Cummins CEO challenges execs to serve all stakeholders, not self-interests

What are you doing to improve your community and make things better for your stakeholders?

That’s the big question that Cummins Inc. Chairman and CEO Tom Linebarger wants all executives to ask themselves.

Linebarger spoke at Engage Indiana 2019 on Friday morning at the JW Marriott and described what’s called the “stakeholder model,” emphasizing maintaining strong relationships with all stakeholders—employees, community leaders, corporate partners, government officials, shareholders, etc.—rather than only focusing on self-serving interests.

“We cannot only advocate for those things that enrich us individually,” Linebarger said. “We have to advocate for systems that enrich all.”



He said it’s a long-term strategy for business leaders, because one day a stakeholder will be “key to your survival.”

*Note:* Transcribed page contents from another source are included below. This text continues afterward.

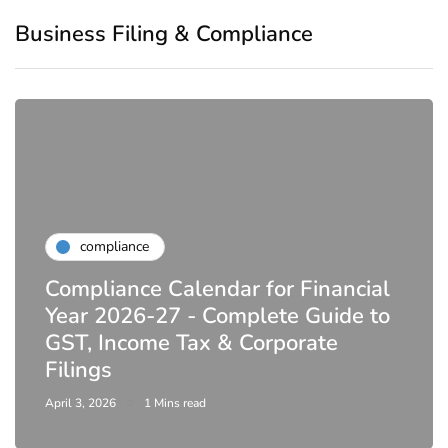
Business Filing & Compliance
compliance
Compliance Calendar for Financial
Year 2026-27 - Complete Guide to
GST, Income Tax & Corporate
Filings
April 3, 2026
1 Mins read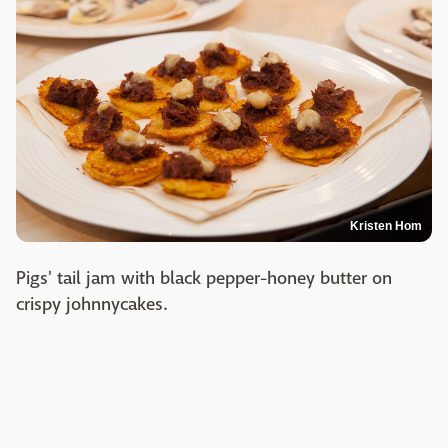
Kristen Hom
Pigs' tail jam with black pepper-honey butter on
crispy johnnycakes.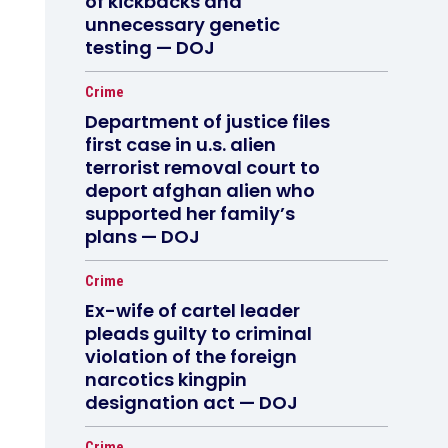
of kickbacks and
unnecessary genetic
testing — DOJ
Crime
Department of justice files
first case in u.s. alien
terrorist removal court to
deport afghan alien who
supported her family’s
plans — DOJ
Crime
Ex-wife of cartel leader
pleads guilty to criminal
violation of the foreign
narcotics kingpin
designation act — DOJ
Crime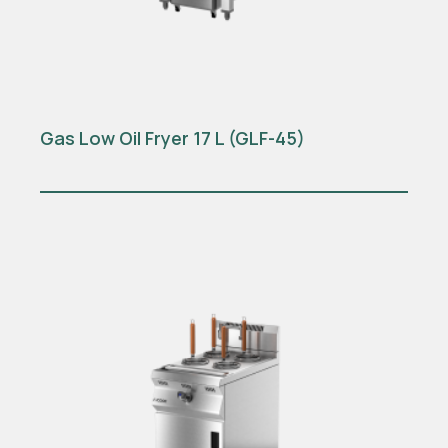
Gas Low Oil Fryer 17 L (GLF-45)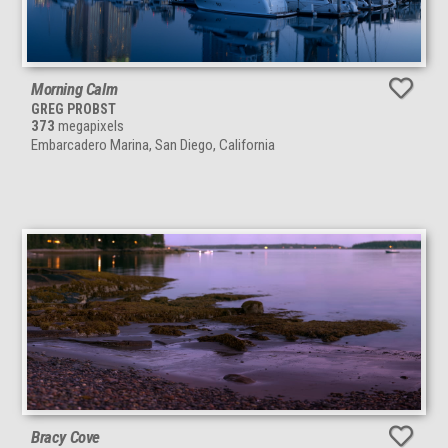
Morning Calm
GREG PROBST
373
megapixels
Embarcadero Marina, San Diego, California
Bracy Cove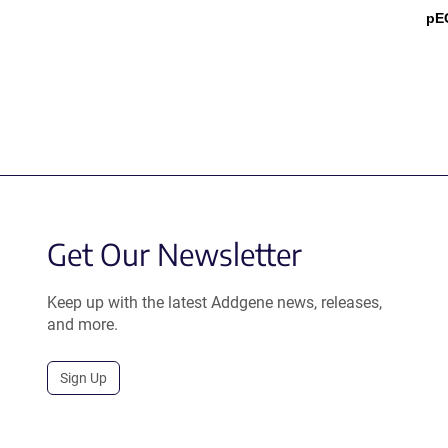
pE
Get Our Newsletter
Keep up with the latest Addgene news, releases,
and more.
Sign Up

“I promise one of them will be the difference between you making it and you not making it,” Linebarger said. “And the problem is you don’t know which one.”

To help illustrate his point about the need to serve entire communities, Linebarger shared his personal story about growing up in California and being on welfare and food stamps after his parents divorced. His mom went back to school, maintained a job and took care of him and his brother.

“She basically bootstrapped the operation to get us where we are today,” Linebarger said. “My mom persevered against a whole bunch of tough odds.”

He said providing a safety net should not be seen as a negative, because it can have a significant impact on the lives of individuals and families.

“Yes, I think people take advantage of it, and yes, I think people rise to the top of an organization because of it,” Linebarger said.

Linebarger gave several examples of how Cummins follows this stakeholder model, such as paying all of its employees at least $15 per hour instead of the minimum wage of $7.25, even though he could do that and still find employees.

“When I pay the market wage, people can’t live,” Linebarger said.

Linebarger

He also talked about how the company purposefully did not include a cafeteria in its downtown Indianapolis distribution headquarters, because they wanted employees to visit existing eateries, like those in neighboring City Market.

“Every community that we’re in should be benefiting,” Linebarger said. “They should be glad that we’re there.”

Cummins also has a program called Cummins Powers Women, which supports not-for-profits that empower women and girls across the world. Linebarger said he always hears other corporate leaders talk about how their company or their community would be better off with more female leaders, but the gender gap continues to exist.

“It’s just ridiculous,” Linebarger said. “It needs to stop. … So, all of us have to ask ourselves,
‘What are we doing about that?’”

Attendees of the annual event, which is co-hosted by IBJ and the Indiana Economic Development Corp., also heard from four panelists about how companies and organizations can make a positive difference in the lives of their employees and surrounding communities.

Andy Medley, CEO and co-founder of PERQ, said small actions can have a big impact, like allowing a day of service every quarter for any employee who’s interested in participating or partnering with the local school corporation.

He stressed that these are things any business can do.

“There’s no excuse, regardless of size and scale,” Medley said.

Indiana Chamber of Commerce CEO and President Kevin Brinegar, Indiana Philanthropy Alliance CEO and President Claudia Cummings and IU Kelley School of Business professor Amrou Awaysheh also spoke on the panel with Medley.

Brinegar echoed Medley’s suggestion that any company can have an impact.

“Do something,” Brinegar said. “And if you’re already doing something, do more.”

Also at the Engage Indiana event, IBJ honored Mark Miles, president and CEO of Hulman & Co., with the annual Michael A. Carroll Award.

The Indianapolis native has a diverse work record including serving as campaign manager for Dan Quayle’s 1980 U.S. Senate campaign, CEO of Central Indiana Corporate Partnership, chairman of the 2012 Super Bowl Host Committee, president of the organizing body for the 1987 Pan American Games, and president and volunteer tournament director from 1985 to 1990 for the city’s professional tennis tournament.

The Michael A. Carroll Award is given annually to a man or woman who has demonstrated the former deputy mayor’s qualities of determination, humility and service. Carroll was among six people killed when two small planes collided over southern Marion County on Sept. 11, 1992.